The model, identified in the logs as "qwen35moe ?B Q8_0" (likely a naming artifact), occupies 34.36 GiB of memory and contains approximately 34.66 billion parameters. The high number of GPU layers (ngl = 99) indicates near-total offloading of computation to the GPU, minimizing CPU bottlenecks. This level of efficiency suggests that the GGUF format, combined with recent optimizations in llama.cpp, has matured to the point where even complex MoE (Mixture of Experts) architectures can be deployed locally without significant performance degradation.
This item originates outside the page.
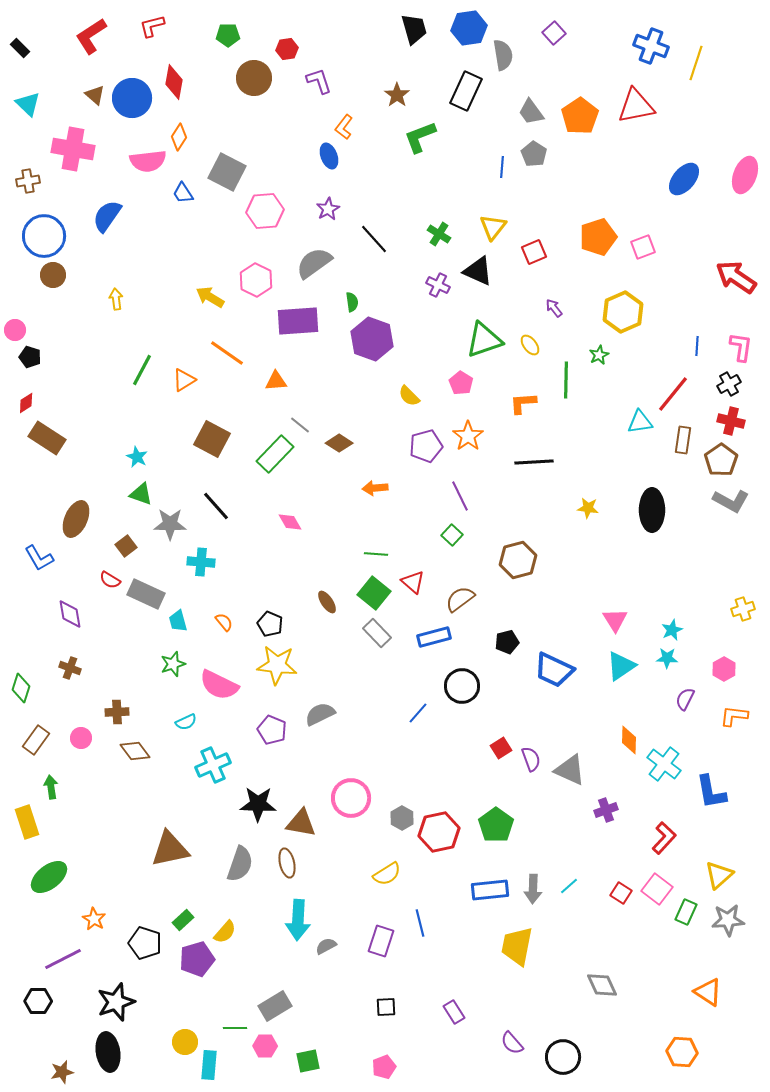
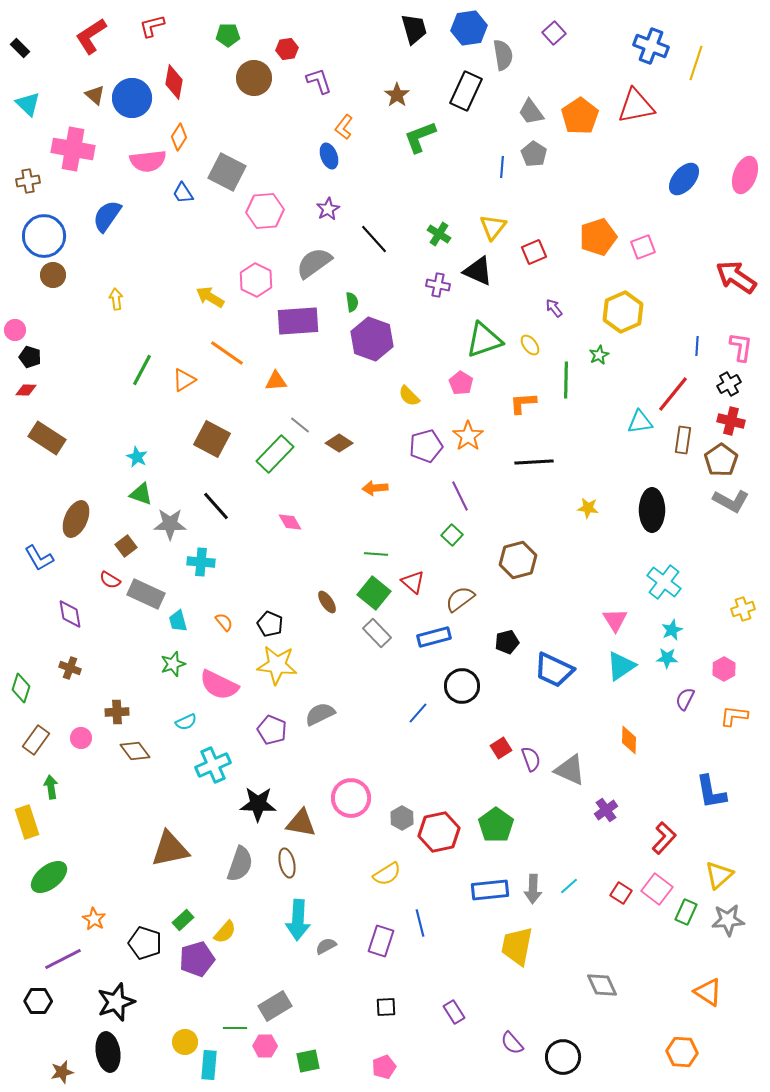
purple cross at (438, 285): rotated 15 degrees counterclockwise
red diamond at (26, 403): moved 13 px up; rotated 35 degrees clockwise
cyan cross at (664, 764): moved 182 px up
purple cross at (606, 810): rotated 15 degrees counterclockwise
Notably, the same user tested the smaller Qwen3.5-27B-Q8_0 model — downloaded from lmstudio-community’s Hugging Face repository — but encountered critical instability. While the llama-server component functioned briefly, it ultimately crashed during testing, highlighting inconsistent compatibility across model variants and tooling versions. This underscores a persistent challenge in the local LLM ecosystem: while quantized models are increasingly accessible, toolchain reliability remains uneven. The fact that llama-bench crashed but llama-server partially worked suggests a bug in benchmarking utilities rather than the model itself, pointing to the need for more robust testing frameworks.
These results have significant implications for developers, researchers, and privacy-conscious enterprises. The ability to run a 35B-parameter model locally on readily available hardware reduces reliance on proprietary cloud APIs, enhances data sovereignty, and lowers long-term operational costs. For edge AI applications — such as on-premise customer service bots, secure document analysis, or real-time translation systems — this performance threshold represents a tipping point.
However, experts caution that while raw speed is impressive, latency consistency, memory fragmentation, and long-term thermal stability under sustained load remain untested in this report. The use of three high-power GPUs also raises questions about energy efficiency and scalability. Future work should explore whether similar performance can be achieved on fewer, more power-efficient GPUs such as the RTX 4090 or upcoming consumer-grade AI accelerators.
The broader community has responded with enthusiasm, with comments suggesting replication attempts on single RTX 4090 cards and interest in benchmarking against other open models like Llama 3.7B and Mistral-7B. As open-source AI continues its rapid evolution, this test serves as a compelling proof-of-concept: the era of powerful, locally-hosted LLMs is no longer theoretical — it’s operational, and it’s here to stay.